Finis Mitchell, the so-called Lord of the Winds, is credited with making the Wind River Range the fishy place it is today. He supposedly took it upon himself to plant more than 2.5 million trout in over 300 Wind River Range lakes in the 1920s and ‘30s — an explicit act of bucket biology. Interestingly, he still is hailed as a hero, and even was given an honorary doctorate by the University of Wyoming. Apparently, no major ecologic catastrophes resulted from his efforts.

Some lakes in Yellowstone, including Yellowstone and Trout lakes, were actually used as fish hatcheries, though Trout Lake was used for rainbow trout (which accounts for the rare but big rainbow trout there today). These were closed in the 1950s.

An early hatchery truck brought brood stock to a Montana lake. Photo by Montana fish, Wildlife and Parks

During the early 1970s (at about the time Montana stopped stocking rivers as a policy), fisheries managers favored planting cutthroat trout in mountain lakes because of their native status. But even then, Yellowstone cutts were stocked in westslope territory because of their fast growth rates — and they made for better sport. It wasn’t until the early 2000s that fisheries managers decided to stock strictly native strains of cutthroat due to hybridization concerns. This is the current prevailing paradigm among Northern Rockies fisheries managers. However, there are still a number of residual, self-sustaining populations of non-native cutthroat. (Wild Yellowstone cutts still thrive in some of Montana’s Madison Range lakes, for example.)

Grayling are still stocked in a few lakes (mostly grayling eggs nowadays), golden trout are planted in a small number of lakes where natural reproduction is unlikely (biologists like to use lakes where reproduction is possible for cutthroats), and native strains of cutts are stocked in the rest of the stocked mountain lakes.

Even today, pack horses are used to stock some high-altitude lakes.

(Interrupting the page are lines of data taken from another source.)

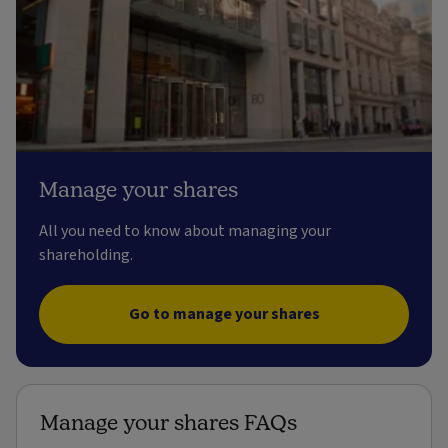
Manage your shares
All you need to know about managing your
shareholding.
Go to manage your shares
Manage your shares FAQs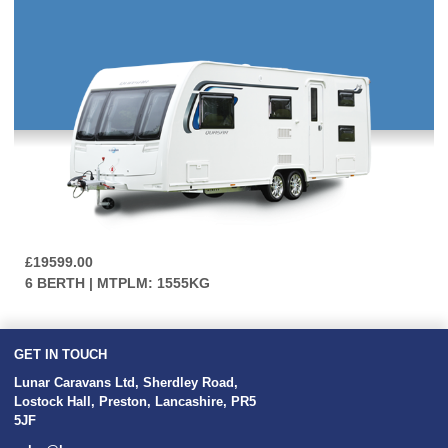
£19599.00
6 BERTH | MTPLM: 1555KG
GET IN TOUCH
Lunar Caravans Ltd
,
Sherdley Road
,
Lostock Hall
,
Preston
,
Lancashire
,
PR5
5JF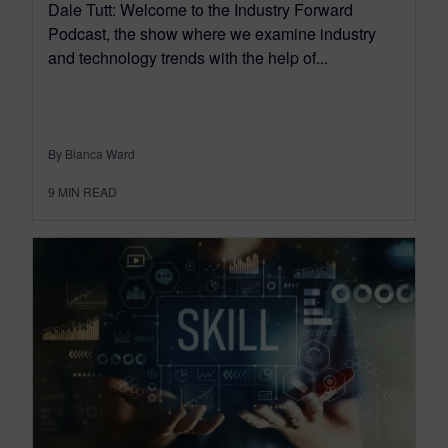
Dale Tutt: Welcome to the Industry Forward
Podcast, the show where we examine industry
and technology trends with the help of...
By Bianca Ward
9
MIN READ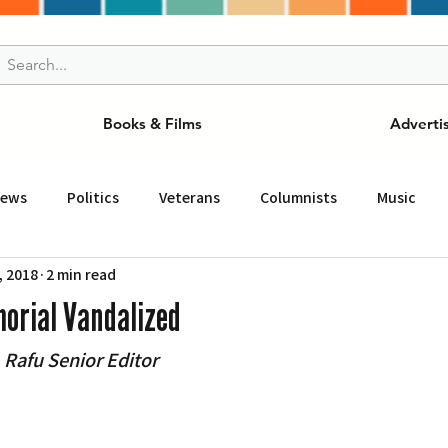
Books & Films
Adverti
News
Politics
Veterans
Columnists
Music
, 2018
2 min read
and Drink
ニュース
女王
ＬＡ周辺の魅力スポット
orial Vandalized
afu Senior Editor
事
ビジネス
コミュニティー
スポーツ
磁針
st
Torrance
Tuna Canyon
San Fransico
Tren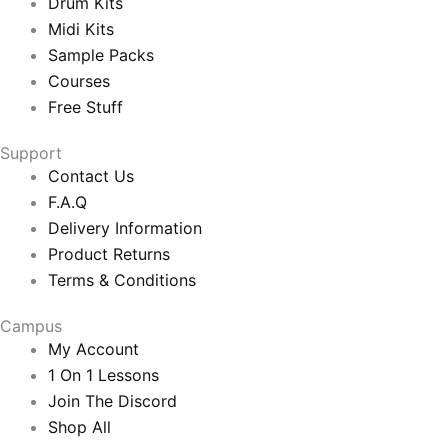
Drum Kits
Midi Kits
Sample Packs
Courses
Free Stuff
Support
Contact Us
F.A.Q
Delivery Information
Product Returns
Terms & Conditions
Campus
My Account
1 On 1 Lessons
Join The Discord
Shop All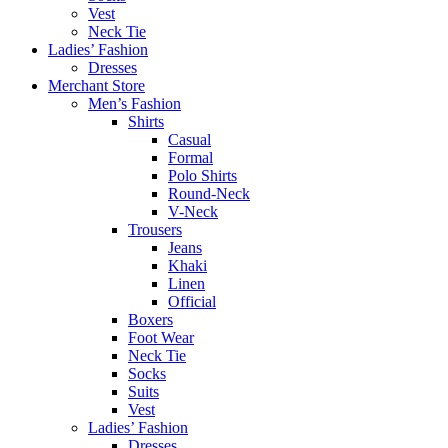
Vest
Neck Tie
Ladies’ Fashion
Dresses
Merchant Store
Men’s Fashion
Shirts
Casual
Formal
Polo Shirts
Round-Neck
V-Neck
Trousers
Jeans
Khaki
Linen
Official
Boxers
Foot Wear
Neck Tie
Socks
Suits
Vest
Ladies’ Fashion
Dresses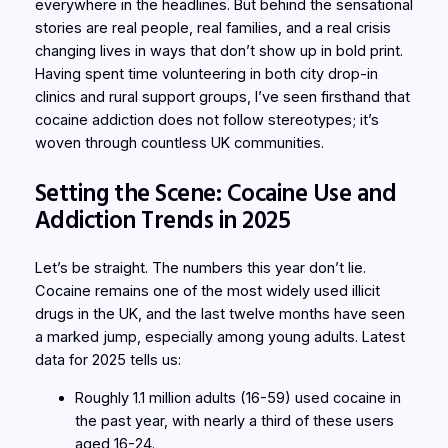
everywhere in the headlines. But behind the sensational
stories are real people, real families, and a real crisis
changing lives in ways that don’t show up in bold print.
Having spent time volunteering in both city drop-in
clinics and rural support groups, I’ve seen firsthand that
cocaine addiction does not follow stereotypes; it’s
woven through countless UK communities.
Setting the Scene: Cocaine Use and
Addiction Trends in 2025
Let’s be straight. The numbers this year don’t lie.
Cocaine remains one of the most widely used illicit
drugs in the UK, and the last twelve months have seen
a marked jump, especially among young adults. Latest
data for 2025 tells us:
Roughly 1.1 million adults (16-59) used cocaine in
the past year, with nearly a third of these users
aged 16-24.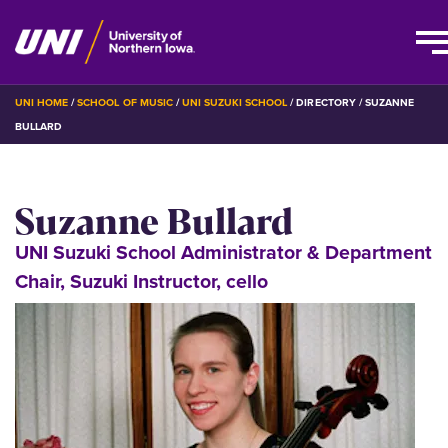
Skip
BREADCRUMB
UNI HOME
SCHOOL OF MUSIC
UNI SUZUKI SCHOOL
DIRECTORY
SUZANNE
to
BULLARD
main
content
Suzanne Bullard
UNI Suzuki School Administrator & Department
Chair, Suzuki Instructor, cello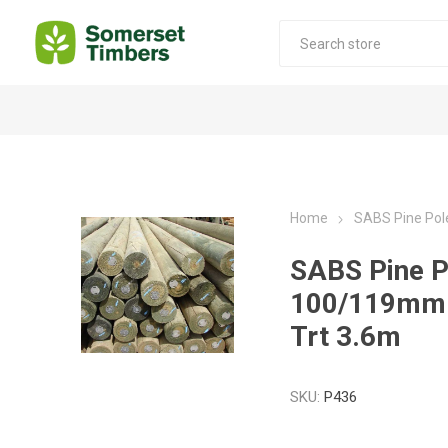
Construction Timber
Decking Products
SABS Treated Structural Pine
Pine Decking
Home
SABS Pine Po
Laminated Beams
Hardwood Decking
SABS Pine P
Laminated Square posts
Thermory Decking
100/119mm
Wet Off Saw Pine
Larch Decking
Trt 3.6m
Industrial Pine - Kiln Dried
SKU:
P436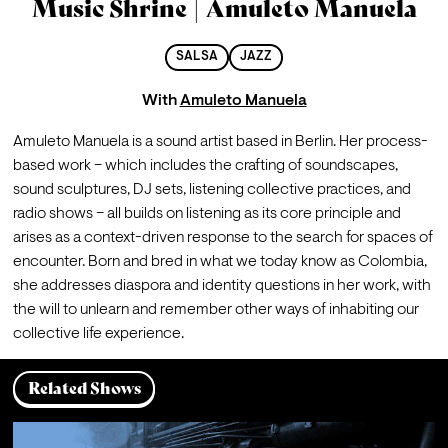
Music Shrine | Amuleto Manuela
SALSA
JAZZ
With
Amuleto Manuela
Amuleto Manuela is a sound artist based in Berlin. Her process-
based work – which includes the crafting of soundscapes, 
sound sculptures, DJ sets, listening collective practices, and 
radio shows – all builds on listening as its core principle and 
arises as a context-driven response to the search for spaces of 
encounter. Born and bred in what we today know as Colombia, 
she addresses diaspora and identity questions in her work, with 
the will to unlearn and remember other ways of inhabiting our 
collective life experience.
Related Shows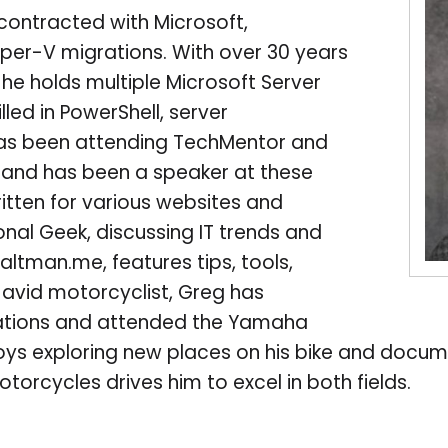
contracted with Microsoft,
yper-V migrations. With over 30 years
 he holds multiple Microsoft Server
lled in PowerShell, server
s been attending TechMentor and
4 and has been a speaker at these
ritten for various websites and
nal Geek, discussing IT trends and
galtman.me, features tips, tools,
n avid motorcyclist, Greg has
cations and attended the Yamaha
ys exploring new places on his bike and docume
torcycles drives him to excel in both fields.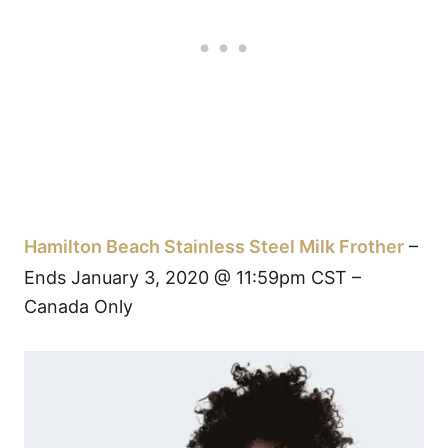
Hamilton Beach Stainless Steel Milk Frother
–
Ends January 3, 2020 @ 11:59pm CST –
Canada Only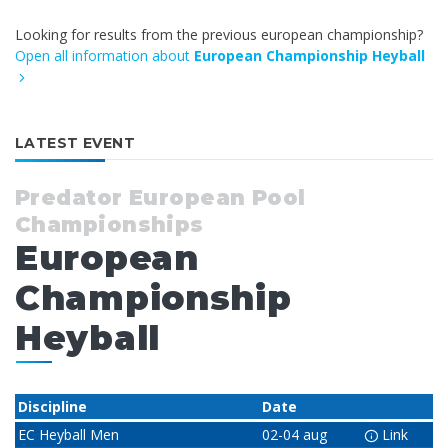
Looking for results from the previous european championship?
Open all information about
European Championship Heyball
LATEST EVENT
Predator European Pool
Championships
European
Championship
Heyball
Discipline
Date
EC Heyball Men
02-04 aug
Link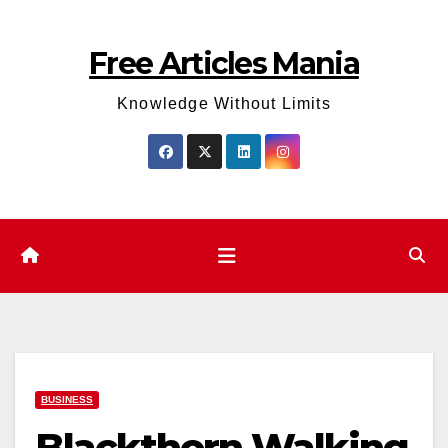
Skip
to
Free Articles Mania
content
Knowledge Without Limits
BUSINESS
Blackthorn Walking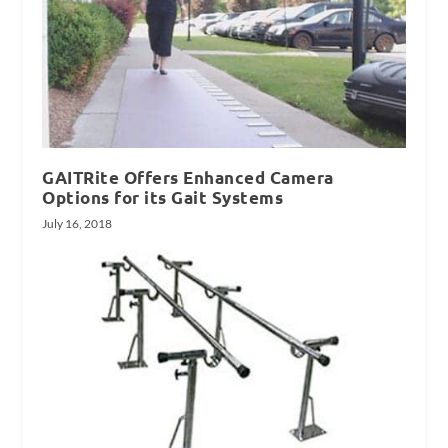
GAITRite Offers Enhanced Camera
Options for its Gait Systems
July 16, 2018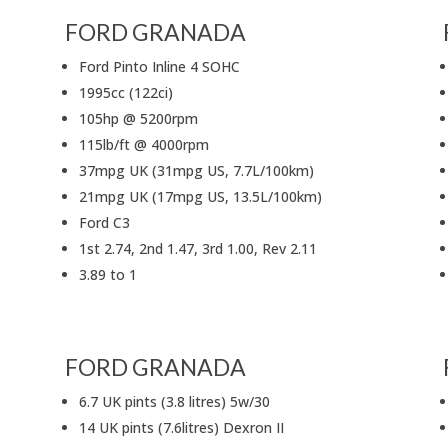
FORD GRANADA
Ford Pinto Inline 4 SOHC
1995cc (122ci)
105hp @ 5200rpm
115lb/ft @ 4000rpm
37mpg UK (31mpg US, 7.7L/100km)
21mpg UK (17mpg US, 13.5L/100km)
Ford C3
1st 2.74, 2nd 1.47, 3rd 1.00, Rev 2.11
3.89 to 1
FORD GRANADA
6.7 UK pints (3.8 litres) 5w/30
14 UK pints (7.6litres) Dexron II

Photo by Montana Fish, Wildlife and Parks

The only lakes that currently are stocked in Yellowstone are the Goose Lake chain, which is being planted with native westslope cutthroat trout as part of the park’s Native Fish Conservation Plan.

Today, mountain lake fish stocking is done by a variety of methods, including dropping fry and fingerlings from airplanes and helicopters (which seems to be the most common method), as well as via ATVs, motorcycles, mountain bikes, and hiking with coolers, and, even by pack horses with panniers.

Despite their pristine nature, mountain lakes are hardly untouched. But it doesn’t much matter when you’re hooked into a spotless, lavender-and-pineapple, black-spotted trout on the shore of a jade cirque lake. Both angler and trout are exactly where they’re supposed to be.